New York’s high-stakes testing regime has now metastasized to kindergarten. Really(boldface mine):
Because of a tough new curriculum and teacher evaluations, 4- and 5-year-olds are learning how to fill in bubbles on standardized math tests to show how much they know about numbers, shapes and order.
Teachers said kindergartners are bewildered. “Sharing is not caring anymore; developmentally, it’s not the right thing to do,” said one Queens teacher, whose pupils kept trying to help one another on the math test she gave for the first time this fall.
“They’re scared. They just don’t understand you’re supposed to bubble in next to the answer.”
I always thought some of the criticisms of testing were overblown, but when you’re screwing up some very basic lessons for small children about how to be a decent human being, you’re doing it wrong. Because you know what we need? More selfish assholes. Onward and upward (boldface mine):
Administering the exams is a complete headache, teachers said. “They don’t know how to hold pencils,” said a Bronx kindergarten teacher whose class recently took the Pearson exam. “They don’t know letters, and you have answers that say A, B, C or D and you’re asking them to bubble in . . . They break down; they cry.”

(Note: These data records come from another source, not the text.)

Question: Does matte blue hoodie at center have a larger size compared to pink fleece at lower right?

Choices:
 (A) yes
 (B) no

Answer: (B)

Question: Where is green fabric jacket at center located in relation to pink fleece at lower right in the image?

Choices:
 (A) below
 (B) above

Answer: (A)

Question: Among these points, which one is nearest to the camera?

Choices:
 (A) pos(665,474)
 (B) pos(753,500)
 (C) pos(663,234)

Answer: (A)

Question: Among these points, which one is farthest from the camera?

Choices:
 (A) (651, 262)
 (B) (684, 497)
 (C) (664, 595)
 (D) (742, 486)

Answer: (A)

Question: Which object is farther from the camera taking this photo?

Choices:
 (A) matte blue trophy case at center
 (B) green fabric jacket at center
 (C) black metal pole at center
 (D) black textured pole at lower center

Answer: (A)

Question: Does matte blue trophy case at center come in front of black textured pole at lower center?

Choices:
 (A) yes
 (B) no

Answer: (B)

… But teachers said testing this way is slow and traumatic. Trying to get a proper answer was next to impossible. “We said to color it in with a pencil, so they were taking out crayons,” said a veteran teacher on Staten Island. “I can tell when a student needs help. I don’t have to give them a test.”

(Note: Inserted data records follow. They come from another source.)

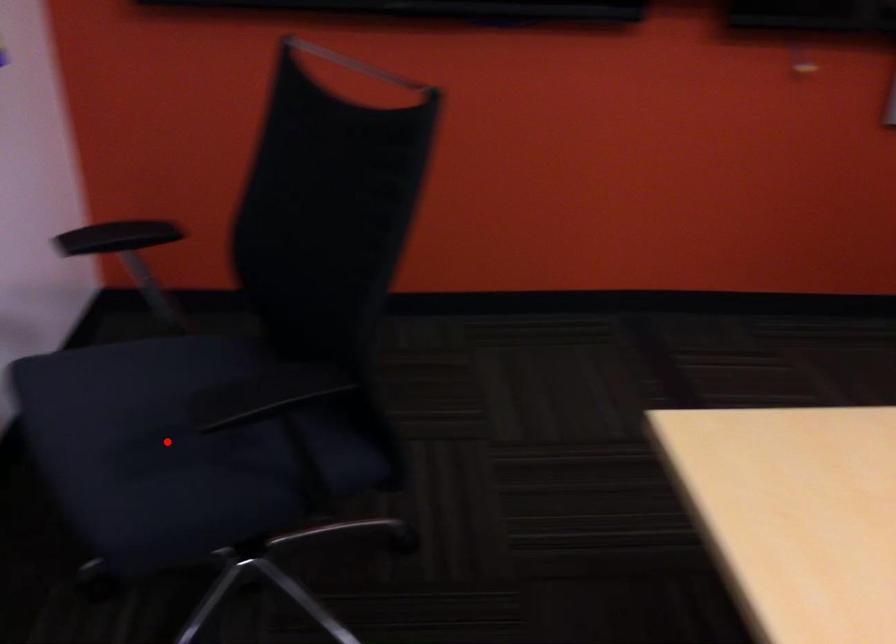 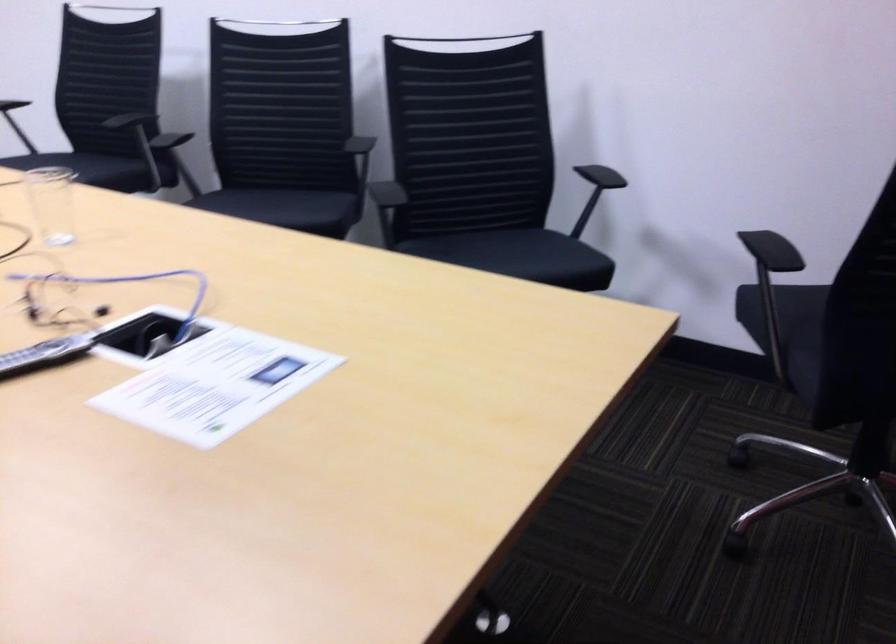 Question: I am providing you with two images of the same scene from different viewpoints. A red point is marked on the first image. Is the red point's position out of view in image 2?

Choices:
 (A) Yes
 (B) No

Answer: (A) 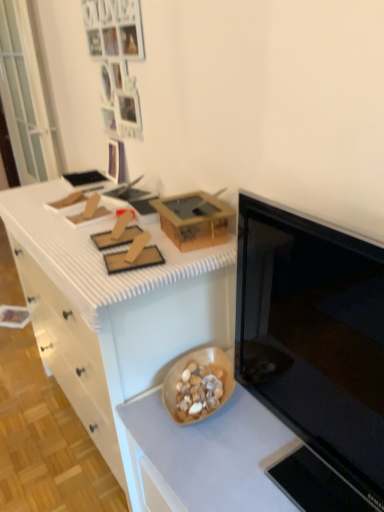 Where is `free spot below black glossy microwave at right (from a real-world perspective)`? This screenshot has width=384, height=512. free spot below black glossy microwave at right (from a real-world perspective) is located at coordinates (287, 462). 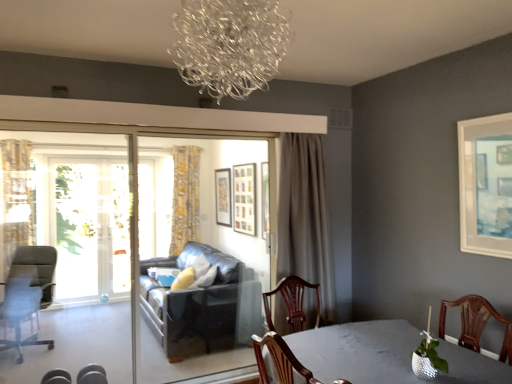 What is the approximate height of black leather couch at center, which is the 2th screen door in front-to-back order?

black leather couch at center, which is the 2th screen door in front-to-back order, is 6.60 feet tall.

Find the location of `leather couch at center`. leather couch at center is located at coordinates (202, 305).

Measure the distance between point (255, 177) and camera.

A distance of 15.72 feet exists between point (255, 177) and camera.

How much space does transparent glass screen door at left, which is counted as the 2th screen door, starting from the left, occupy vertically?

1.90 meters.

Identify the location of black leather couch at center, which is the 2th screen door in front-to-back order. (199, 258).

Which is more to the right, matte black chair at lower left, which is counted as the 2th chair, starting from the left, or yellow floral fabric curtain at left, positioned as the 3th curtain in right-to-left order?

Positioned to the right is matte black chair at lower left, which is counted as the 2th chair, starting from the left.

Where is `chair that is the 2nd object located below the yellow floral fabric curtain at left, positioned as the 3th curtain in right-to-left order (from the image's perspective)`? This screenshot has width=512, height=384. chair that is the 2nd object located below the yellow floral fabric curtain at left, positioned as the 3th curtain in right-to-left order (from the image's perspective) is located at coordinates (56, 377).

From the image's perspective, is matte black chair at lower left, placed as the second chair when sorted from right to left, on yellow floral fabric curtain at left, which appears as the second curtain when viewed from the back?

No, from the image's perspective, matte black chair at lower left, placed as the second chair when sorted from right to left, is not over yellow floral fabric curtain at left, which appears as the second curtain when viewed from the back.

Does point (45, 379) appear closer or farther from the camera than point (10, 155)?

Point (45, 379) appears to be closer to the viewer than point (10, 155).

Is wooden picture frame at center, which is the 2th picture frame in front-to-back order, far away from black leather couch at center, marked as the 1th screen door in a right-to-left arrangement?

That's right, there is a large distance between wooden picture frame at center, which is the 2th picture frame in front-to-back order, and black leather couch at center, marked as the 1th screen door in a right-to-left arrangement.

Is wooden picture frame at center, which is the 2th picture frame in front-to-back order, taller than black leather couch at center, the second screen door from the back?

No.

From the image's perspective, between wooden picture frame at center, which ranks as the 2th picture frame in right-to-left order, and black leather couch at center, the second screen door from the back, who is located below?

black leather couch at center, the second screen door from the back, appears lower in the image.

Is wooden picture frame at center, the 3th picture frame from the left, to the right of black leather couch at center, which is the 2th screen door in front-to-back order, from the viewer's perspective?

Indeed, wooden picture frame at center, the 3th picture frame from the left, is positioned on the right side of black leather couch at center, which is the 2th screen door in front-to-back order.

Is gray fabric curtain at center, positioned as the 3th curtain in back-to-front order, with leather couch at center?

No, gray fabric curtain at center, positioned as the 3th curtain in back-to-front order, is not making contact with leather couch at center.

From the image's perspective, who appears lower, gray fabric curtain at center, placed as the first curtain when sorted from front to back, or leather couch at center?

leather couch at center is shown below in the image.

Which object is positioned more to the right, gray fabric curtain at center, placed as the first curtain when sorted from front to back, or leather couch at center?

gray fabric curtain at center, placed as the first curtain when sorted from front to back, is more to the right.

There is a leather couch at center. In order to click on the 1st curtain above it (from a real-world perspective) in this screenshot , I will do pos(305,218).

Which object is thinner, leather couch at center or shiny gray table at lower right?

leather couch at center is thinner.

Find the location of a particular element. table to the right of leather couch at center is located at coordinates (386, 355).

In the scene shown: How many degrees apart are the facing directions of leather couch at center and shiny gray table at lower right?

The facing directions of leather couch at center and shiny gray table at lower right are 1.53 degrees apart.

From the image's perspective, who appears lower, wooden picture frame at center, the 3th picture frame from the left, or metallic silver chair at lower left, the 2th chair from the back?

metallic silver chair at lower left, the 2th chair from the back, from the image's perspective.

From the picture: Would you say wooden picture frame at center, the 3th picture frame from the left, is inside or outside metallic silver chair at lower left, the 2th chair from the back?

wooden picture frame at center, the 3th picture frame from the left, is located beyond the bounds of metallic silver chair at lower left, the 2th chair from the back.

Where is `chair that is the 1st one when counting leftward from the wooden picture frame at center, which is the 2th picture frame in front-to-back order`? chair that is the 1st one when counting leftward from the wooden picture frame at center, which is the 2th picture frame in front-to-back order is located at coordinates (92, 375).

Considering the relative positions of wooden picture frame at center, acting as the third picture frame starting from the back, and metallic silver chair at lower left, the 2th chair from the back, in the image provided, is wooden picture frame at center, acting as the third picture frame starting from the back, to the left or to the right of metallic silver chair at lower left, the 2th chair from the back,?

Based on their positions, wooden picture frame at center, acting as the third picture frame starting from the back, is located to the right of metallic silver chair at lower left, the 2th chair from the back.

Is white matte picture frame at upper right, marked as the 4th picture frame in a back-to-front arrangement, in front of or behind wooden picture frame at center, which ranks as the 2th picture frame in right-to-left order, in the image?

Visually, white matte picture frame at upper right, marked as the 4th picture frame in a back-to-front arrangement, is located in front of wooden picture frame at center, which ranks as the 2th picture frame in right-to-left order.

Between white matte picture frame at upper right, the first picture frame in the front-to-back sequence, and wooden picture frame at center, which ranks as the 2th picture frame in right-to-left order, which one has larger size?

With larger size is wooden picture frame at center, which ranks as the 2th picture frame in right-to-left order.

Is point (477, 210) more distant than point (264, 169)?

No, it is in front of (264, 169).

From the image's perspective, does white matte picture frame at upper right, marked as the first picture frame in a right-to-left arrangement, appear lower than wooden picture frame at center, acting as the third picture frame starting from the back?

No, from the image's perspective, white matte picture frame at upper right, marked as the first picture frame in a right-to-left arrangement, is not beneath wooden picture frame at center, acting as the third picture frame starting from the back.

Is metallic silver chair at lower left, arranged as the 3th chair when viewed from the left, smaller than yellow floral fabric curtain at center, which is counted as the 1th curtain, starting from the back?

Correct, metallic silver chair at lower left, arranged as the 3th chair when viewed from the left, occupies less space than yellow floral fabric curtain at center, which is counted as the 1th curtain, starting from the back.

Consider the image. How far apart are metallic silver chair at lower left, which appears as the first chair when viewed from the right, and yellow floral fabric curtain at center, which ranks as the 2th curtain in left-to-right order?

metallic silver chair at lower left, which appears as the first chair when viewed from the right, is 3.30 meters away from yellow floral fabric curtain at center, which ranks as the 2th curtain in left-to-right order.

From a real-world perspective, which object stands above the other?

yellow floral fabric curtain at center, which ranks as the 2th curtain in left-to-right order.

Is metallic silver chair at lower left, which appears as the first chair when viewed from the right, beside yellow floral fabric curtain at center, which is counted as the 1th curtain, starting from the back?

No.

The width and height of the screenshot is (512, 384). Find the location of `curtain that is the 2nd object located behind the matte black chair at lower left, which is counted as the 2th chair, starting from the left`. curtain that is the 2nd object located behind the matte black chair at lower left, which is counted as the 2th chair, starting from the left is located at coordinates pyautogui.click(x=16, y=197).

Locate an element on the screen. The width and height of the screenshot is (512, 384). picture frame that is the 2nd one when counting rightward from the black leather couch at center, the second screen door from the back is located at coordinates (265, 200).

When comparing their distances from shiny gray table at lower right, does wooden picture frame at center, the 3th picture frame from the left, or transparent glass screen door at left, the third screen door positioned from the right, seem further?

transparent glass screen door at left, the third screen door positioned from the right, lies further to shiny gray table at lower right than the other object.

Looking at the image, which one is located closer to yellow floral fabric curtain at center, which is counted as the 1th curtain, starting from the back, transparent glass screen door at left, the first screen door in the back-to-front sequence, or matte black chair at lower left, the 1th chair from the front?

transparent glass screen door at left, the first screen door in the back-to-front sequence, is closer to yellow floral fabric curtain at center, which is counted as the 1th curtain, starting from the back.

Estimate the real-world distances between objects in this image. Which object is closer to yellow floral fabric curtain at center, which ranks as the 2th curtain in left-to-right order, wooden picture frame at center, the 3th picture frame in the right-to-left sequence, or metallic silver chair at lower left, arranged as the 3th chair when viewed from the left?

wooden picture frame at center, the 3th picture frame in the right-to-left sequence.

Looking at the image, which one is located further to yellow floral fabric curtain at left, which is counted as the second curtain, starting from the front, black leather couch at center, marked as the 1th screen door in a right-to-left arrangement, or yellow floral fabric curtain at center, which ranks as the 2th curtain in left-to-right order?

yellow floral fabric curtain at center, which ranks as the 2th curtain in left-to-right order.

Considering their positions, is black leather couch at center, marked as the 1th screen door in a right-to-left arrangement, positioned closer to transparent glass screen door at left, which is the 1th screen door in left-to-right order, than clear glass chandelier at upper center?

Based on the image, black leather couch at center, marked as the 1th screen door in a right-to-left arrangement, appears to be nearer to transparent glass screen door at left, which is the 1th screen door in left-to-right order.

Estimate the real-world distances between objects in this image. Which object is closer to matte black chair at lower left, the 1th chair from the front, gray fabric curtain at center, the first curtain viewed from the right, or matte black picture frame at center, which is counted as the 1th picture frame, starting from the left?

Based on the image, gray fabric curtain at center, the first curtain viewed from the right, appears to be nearer to matte black chair at lower left, the 1th chair from the front.

When comparing their distances from matte black picture frame at center, which is counted as the 1th picture frame, starting from the left, does clear glass chandelier at upper center or transparent glass screen door at left, which is counted as the 2th screen door, starting from the left, seem closer?

The object closer to matte black picture frame at center, which is counted as the 1th picture frame, starting from the left, is transparent glass screen door at left, which is counted as the 2th screen door, starting from the left.

Looking at the image, which one is located further to matte black picture frame at center, the first picture frame viewed from the back, clear glass chandelier at upper center or wooden picture frame at center, which is the 3th picture frame from front to back?

clear glass chandelier at upper center is further to matte black picture frame at center, the first picture frame viewed from the back.

I want to click on picture frame positioned between black leather couch at center, the second screen door from the back, and wooden picture frame at center, the 3th picture frame in the right-to-left sequence, from near to far, so click(265, 200).

The height and width of the screenshot is (384, 512). I want to click on curtain positioned between shiny gray table at lower right and wooden picture frame at center, which is the 3th picture frame from front to back, from near to far, so click(x=305, y=218).

This screenshot has height=384, width=512. I want to click on screen door between transparent glass screen door at left, which is the second screen door in right-to-left order, and gray fabric curtain at center, which is the third curtain from left to right, in the horizontal direction, so click(x=199, y=258).

The width and height of the screenshot is (512, 384). I want to click on picture frame between wooden picture frame at center, which is the 3th picture frame from front to back, and yellow floral fabric curtain at center, which ranks as the 2th curtain in right-to-left order, from front to back, so tap(223, 197).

This is just nuts. It’s not only useless in terms of evaluation, but actively harmful to children. Someone–or many someones–need to be fired over this. Actually, they should be sealed up in barrels with ravenous weasels–which would be cruel to the weasels.

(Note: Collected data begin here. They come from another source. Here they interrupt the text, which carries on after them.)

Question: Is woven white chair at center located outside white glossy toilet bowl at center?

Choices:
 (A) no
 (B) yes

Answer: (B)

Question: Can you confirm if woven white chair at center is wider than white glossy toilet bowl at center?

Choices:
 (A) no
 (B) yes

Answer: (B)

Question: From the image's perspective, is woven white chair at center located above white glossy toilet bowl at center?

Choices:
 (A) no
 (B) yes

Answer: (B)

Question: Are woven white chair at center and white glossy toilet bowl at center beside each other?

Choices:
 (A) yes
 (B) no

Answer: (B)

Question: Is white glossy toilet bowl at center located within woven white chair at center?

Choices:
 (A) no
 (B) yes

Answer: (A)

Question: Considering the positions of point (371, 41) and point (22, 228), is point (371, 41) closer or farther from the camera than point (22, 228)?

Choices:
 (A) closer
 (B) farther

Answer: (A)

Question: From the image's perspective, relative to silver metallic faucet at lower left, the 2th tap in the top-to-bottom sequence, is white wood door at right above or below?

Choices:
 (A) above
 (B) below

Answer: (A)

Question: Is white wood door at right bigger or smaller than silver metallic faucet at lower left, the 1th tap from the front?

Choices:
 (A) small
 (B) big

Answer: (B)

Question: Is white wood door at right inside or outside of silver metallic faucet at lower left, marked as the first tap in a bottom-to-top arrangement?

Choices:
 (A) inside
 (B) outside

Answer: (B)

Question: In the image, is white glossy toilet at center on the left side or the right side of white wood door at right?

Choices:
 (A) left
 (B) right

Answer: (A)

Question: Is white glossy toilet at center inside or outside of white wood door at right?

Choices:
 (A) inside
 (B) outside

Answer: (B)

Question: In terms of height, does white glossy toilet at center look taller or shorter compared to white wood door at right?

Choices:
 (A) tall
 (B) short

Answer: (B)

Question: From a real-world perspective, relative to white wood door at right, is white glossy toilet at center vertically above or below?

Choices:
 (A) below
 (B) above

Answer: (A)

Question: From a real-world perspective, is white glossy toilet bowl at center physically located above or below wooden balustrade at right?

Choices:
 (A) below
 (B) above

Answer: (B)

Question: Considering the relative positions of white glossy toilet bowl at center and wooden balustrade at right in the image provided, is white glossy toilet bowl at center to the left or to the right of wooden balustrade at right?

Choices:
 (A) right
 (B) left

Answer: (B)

I can’t even comprehend how any human being could possibly think this is a good idea.
You know European children would have the forms filled out in triplicate, right?
America: The Spastic Retard Bully of the World
You know how many standardized tests kids in Finland take by graduation? One. Europeans are smart enough to know that filling in circles on a piece of paper doesn’t say squat about what a kid’s learning.